An average of five felons a year were executed in Pennsylvania during the Revolutionary War period.
Colonists at the time of the Revolutionary War approached criminal discipline and punishment differently than we do today. Great cities like Boston, Philadelphia and New York were at that time small, isolated, close-nit communities of 15-20,000. They lacked anything comparable to today's massive, organized penal system, and the police force was often a single night watchman who would rouse the townsfolk to apprehend a thief. A person's reputation and standing in the community mattered greatly, and punishment by public humiliation worked as an effective deterrent. While serious crimes, like murder or robbery, were punished by hanging or banishment, lesser crimes were usually settled through fines or methods of public embarrassment such as stocks, pillory or tar and feathering.
Hanging
The law of most colonies during the Revolutionary era prescribed a mandatory sentence of death by hanging for a number of serious offenses: murder, arson, rape, robbery, burglary, sodomy, piracy and treason. A judge could sentence a convict to hanging for lesser crimes at the judge's own discretion. Hangings usually took place in a public square near the center of town.
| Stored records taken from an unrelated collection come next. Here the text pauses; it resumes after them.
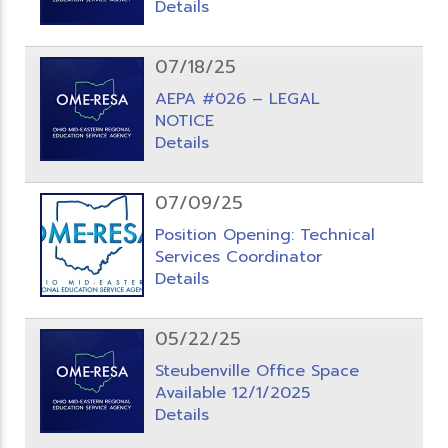
Details
07/18/25
AEPA #026 – LEGAL
NOTICE
Details
07/09/25
Position Opening: Technical
Services Coordinator
Details
05/22/25
Steubenville Office Space
Available 12/1/2025
Details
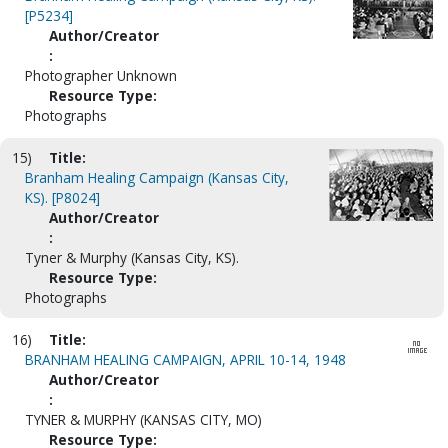
[P5234]
Author/Creator
:
Photographer Unknown
Resource Type:
Photographs
15)
Title:
Branham Healing Campaign (Kansas City,
KS). [P8024]
Author/Creator
:
Tyner & Murphy (Kansas City, KS).
Resource Type:
Photographs
16)
Title:
BRANHAM HEALING CAMPAIGN, APRIL 10-14, 1948
Author/Creator
:
TYNER & MURPHY (KANSAS CITY, MO)
Resource Type:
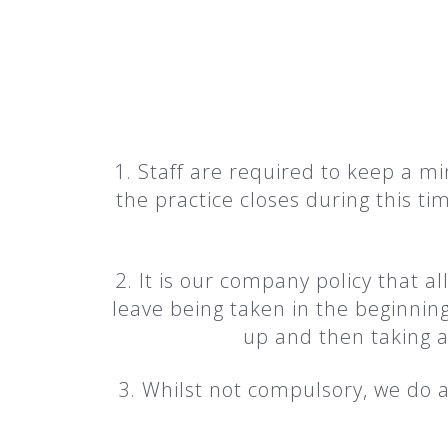
1. Staff are required to keep a 
the practice closes during this 
2. It is our company policy that al
leave being taken in the beginning
up and then taking 
3. Whilst not compulsory, we do a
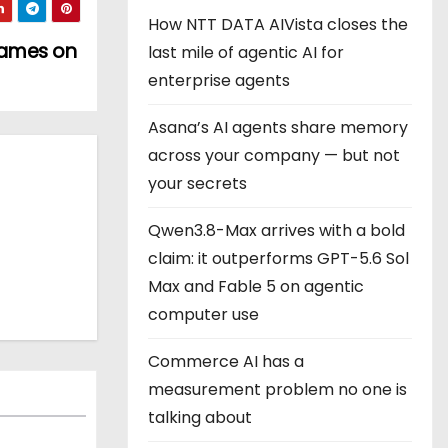
How NTT DATA AIVista closes the
 games on
last mile of agentic AI for
enterprise agents
Asana’s AI agents share memory
across your company — but not
your secrets
Qwen3.8-Max arrives with a bold
claim: it outperforms GPT-5.6 Sol
Max and Fable 5 on agentic
computer use
Commerce AI has a
measurement problem no one is
talking about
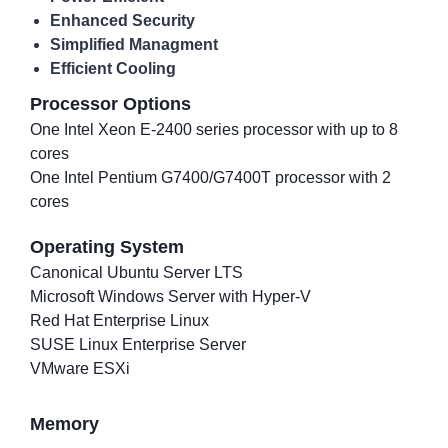
Enhanced Security
Simplified Managment
Efficient Cooling
Processor Options
One Intel Xeon E-2400 series processor with up to 8
cores
One Intel Pentium G7400/G7400T processor with 2
cores
Operating System
Canonical Ubuntu Server LTS
Microsoft Windows Server with Hyper-V
Red Hat Enterprise Linux
SUSE Linux Enterprise Server
VMware ESXi
Memory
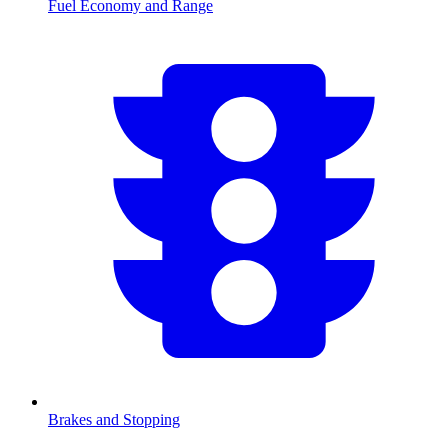
Fuel Economy and Range
Brakes and Stopping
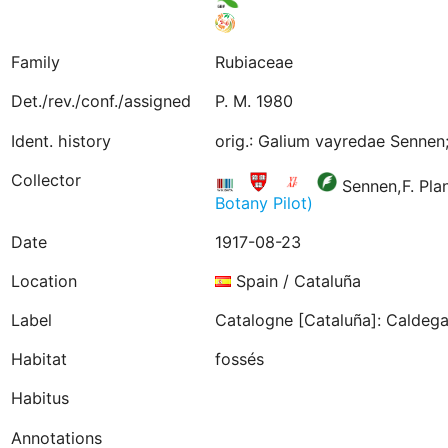
Family
Rubiaceae
Det./rev./conf./assigned
P. M. 1980
Ident. history
orig.: Galium vayredae Sennen;
Collector
Sennen,F. Pla
Botany Pilot)
Date
1917-08-23
Location
Spain / Cataluña
Label
Catalogne [Cataluña]: Caldegas
Habitat
fossés
Habitus
Annotations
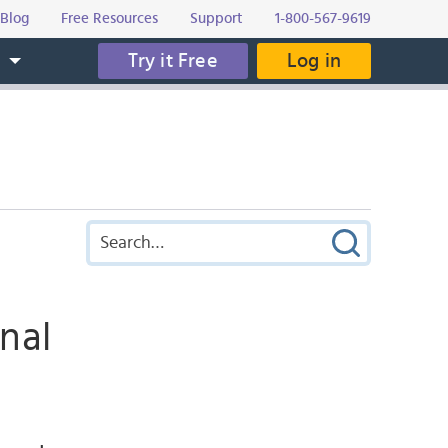
Blog
Free Resources
Support
1-800-567-9619
Try it Free
Log in
s
nal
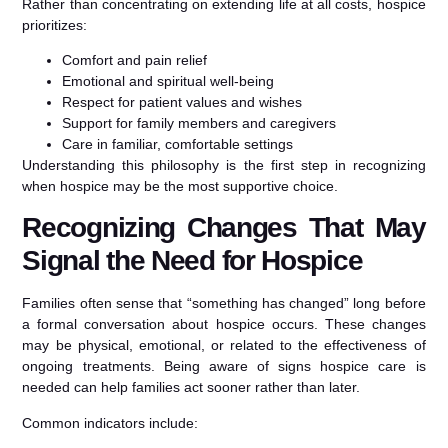
Rather than concentrating on extending life at all costs, hospice
prioritizes:
Comfort and pain relief
Emotional and spiritual well-being
Respect for patient values and wishes
Support for family members and caregivers
Care in familiar, comfortable settings
Understanding this philosophy is the first step in recognizing
when hospice may be the most supportive choice.
Recognizing Changes That May
Signal the Need for Hospice
Families often sense that “something has changed” long before
a formal conversation about hospice occurs. These changes
may be physical, emotional, or related to the effectiveness of
ongoing treatments. Being aware of signs hospice care is
needed can help families act sooner rather than later.
Common indicators include:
In an ideal hanging, the jolt of the condemned man or woman's fall snapped the neck, resulting in instant death, but hangings often resulted in prolonged death by strangulation.
Stocks
Stocks were a comparatively mild form of corporal punishment, the purpose being public humiliation rather than inflicting physical pain or suffering. This simple device consisted of two boards connected by a hinge with two holes cut at shoulder width. The offender sat on the ground in a public place with his ankles locked in the stocks for a prescribed period of time. Custom encouraged passers-by to shower the offender with insults, rotten eggs and vegetables, mud, dirt, fecal matter and urine.
Pillory
Similar in design and concept to the stocks, the pillory stood on a raised platform. The convicted person sat with head and wrists held uncomfortably in place between two hinged boards. More severe forms of corporal punishment often accompanied a pillory sentence. A repeat offender might be lashed, branded or have ears nailed to the boards. Stones hurled by overzealous townsfolk occasionally were fatal.
Tar and Feathers
Though it was never a court-ordered legal sentence, rebellious colonists employed tar and feathers to torture, intimidate and humiliate British magistrates, tax collectors and Tory loyalists. An angry mob of patriots would seize the victim of their ire and pour boiling hot pitch over his body, then cover him in a pillow's worth of feathers. The tarred and feathered government official or loyalist was then paraded through the town. Tarring and feathering worked so well as an intimidation tactic that when the infamous Stamp Act went into effect on November 1, 1765, no British tax collectors would enforce it.